# usa engine trouble



## cj and m (Feb 6, 2010)

Hello , My name is Mike Dorsch and this is my first post on this forum.I have a usa gp30 that will not pick up from the engineer front wheels or slider. the other 3 corners of the engine work fine . I swapped out the motor block with another engine and it still didn't work. I have the body shell off and using a voltmeter I tested from the main circut board and found that the rear pick ups were fine and the red wire on the other pick up was good also. The front black was dead . I tried jumping with a wire past the conector , going directly to the board and still no luck . I even re soldered the 2 wires and still nothing. I can't think of anything else to try . Anyone ever had this problem before ? Can someone tell me how the 4 wires coming off the motor block are used ?


----------



## Greg Elmassian (Jan 3, 2008)

There are 2 ways the loco picks up power... there is a wire to the "bearing" at the end of each axle, the wire runs from that. 

There are also internal wipers inside the motor block. 

The axle end is a bit of a loose fit, so testing continuity without the loco putting weight on the wheels (and thus the bearings and axle tips) might not show connectivity all the time. 

If you have checked that all 4 wires to all 4 axle tips work, then look inside the motor block. 

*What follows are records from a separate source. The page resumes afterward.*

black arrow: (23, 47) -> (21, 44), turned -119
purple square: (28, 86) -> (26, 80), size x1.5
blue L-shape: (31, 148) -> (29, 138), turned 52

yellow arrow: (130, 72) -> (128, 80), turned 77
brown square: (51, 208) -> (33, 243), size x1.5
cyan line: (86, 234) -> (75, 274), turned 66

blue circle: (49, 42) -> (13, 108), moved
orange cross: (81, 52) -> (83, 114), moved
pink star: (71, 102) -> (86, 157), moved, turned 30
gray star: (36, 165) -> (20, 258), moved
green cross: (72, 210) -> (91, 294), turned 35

WARNING! It is extremely easy to put the motor blocks back together wrong! The 2 axle motor blocks are different from the 3 axle ones. Read my site under usat locos. Note the position of the "bushings" in the motor block when you take the "lid" off. Follow my tip to hold up the motor block from underneath when reassembling. Do it wrong and you trash the gears. Guaranteed. 

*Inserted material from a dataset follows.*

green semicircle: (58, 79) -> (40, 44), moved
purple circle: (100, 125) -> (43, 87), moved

It's not hard to do, but if you don't follow the procedure to ensure the axle does not shift when reassembling, you will damage the gears. 

You have been forwarned. 

Regards, Greg


----------



## cj and m (Feb 6, 2010)

Thanks for the reply Greg . I replaced the original motor block with one that I knew functioned correctly and still the engine would not pick up from the one side . The problem has to be somewhere between the motor block and wherever . A little history of this engine . I bought it new a few years back and it ran great , then all of a sudden for some reason this problem developed . I'm wondering if the connector is bad or maybe the main circut board. I'm about ready to pull the gears out of it and make it a "dummy" unit !


----------



## John J (Dec 29, 2007)

Welcome to MLS Mike. If you changed the motor blocks and the problem is still there then I would think it is in the boards it self. If there are only 4 wires coming from the motor block.....Two have to be motor Wires Two Contact wires.

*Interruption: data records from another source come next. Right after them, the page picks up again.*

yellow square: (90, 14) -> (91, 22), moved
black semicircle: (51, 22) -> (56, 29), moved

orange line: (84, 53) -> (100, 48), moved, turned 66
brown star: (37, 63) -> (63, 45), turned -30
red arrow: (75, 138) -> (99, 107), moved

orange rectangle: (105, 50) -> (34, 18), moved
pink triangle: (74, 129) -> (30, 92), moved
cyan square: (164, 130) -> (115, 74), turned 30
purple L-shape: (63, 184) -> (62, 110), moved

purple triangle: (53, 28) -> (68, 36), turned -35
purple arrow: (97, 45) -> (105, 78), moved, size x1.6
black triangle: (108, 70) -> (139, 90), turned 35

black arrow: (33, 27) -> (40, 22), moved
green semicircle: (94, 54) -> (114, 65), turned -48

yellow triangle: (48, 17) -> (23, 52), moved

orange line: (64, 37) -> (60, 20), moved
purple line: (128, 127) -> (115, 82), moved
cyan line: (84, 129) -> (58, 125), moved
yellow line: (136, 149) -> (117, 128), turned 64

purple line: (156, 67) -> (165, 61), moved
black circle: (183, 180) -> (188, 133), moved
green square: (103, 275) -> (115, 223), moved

I would do a continuity check with your meter Two wires will show some kind of resistance the other two nothing. Does this have sliders? YOu should get continuity from the sliders to one of the wires coming from the block 

But as I said before I do not think you have a motor block problem. 

What about switched the motor blocks end to end. Does the Problem follow the block?


----------



## cj and m (Feb 6, 2010)

Hi John, Its not the motor block . I switched them end to end and even tried one from another unit and still no pick up from the left front. I'm getting juice to the board. If I put the connection to the front truck it shows voltage and likewise when I put it to the rear truck it shows voltage. When I criss cross the wires from the good pick ups I get voltage, but when I do it from the bad corner I don't. Crazey hugh . I'll try a new one from Charlie Roe. I'll keep my fingers crossed.


----------



## Dan Pierce (Jan 2, 2008)

Sometimes you get a bad crimp on a wire where there is insulation in the crimp preventing solid contact with the wire. 

The motor blocks are OK as you swapped front and rear and the problem stayed with the engine, not the motor block. 

Perhaps there is a bad solder joint on the circuit board or a broken/burnt etch? 

You should be able to meter out the wires from one block to the other and find the ""open"" and repair it. 

If you had the engine on a piece of track when measuring voltage, you could have been mislead. 

Place the engine on a work bench and just measure the ohms on the side not working to find root cause.


----------



## cj and m (Feb 6, 2010)

Thanks for all the advice ! I have to admit my electronic ability is very limited.


----------



## tomplatten (Sep 12, 2008)

I had a USA NW-2 with the same problem on the front truck! I finally gave up and sold it!


----------



## Santafe 2343 (Jan 2, 2008)

*I have had two go bad on me, the same way, a GP-38 and a GP-9 then I repaired 4 others for friends. It always turned out to be the circuit board burnt. The worst one he had was his NW-2 Switcher, we took all the circuit boards out of that one and made it strickly battery operated. I just got rid of all mine. *


----------



## aceinspp (Jan 2, 2008)

I would check when opening the motor brick and make sure all wires there are making contact. I've had a similar problem but was able to correct by checking all connections. Later RJD


----------



## cj and m (Feb 6, 2010)

Thanks guys for all the responses ! This is a GREAT website ! I decided to put it all back thgether and run it as is for now , making sure the wheels and sliders are clean totally . I ran it like that last year . This was one of my winter projects . Maybe someday i'll get another circut board and see what happens . Have fun !


----------



## Johnn (Jan 5, 2010)

I have 2 GP-38s with over a 100 in service hours on them with no issues. they really do run flawless, Thanks USA trains for making top notch stuff.
Johnn


----------



## cj and m (Feb 6, 2010)

I called Charles Roe today and they told me it was the circut board . He said that it derailed at one point and the trucks shorted across the rails causing the board to burn out . It sounded as if they have dealt with this issue before . A new board is $35.00 plus shipping . Your right , I have had great performance from my USA equiptment as well . This was my first problem with any of their products .


----------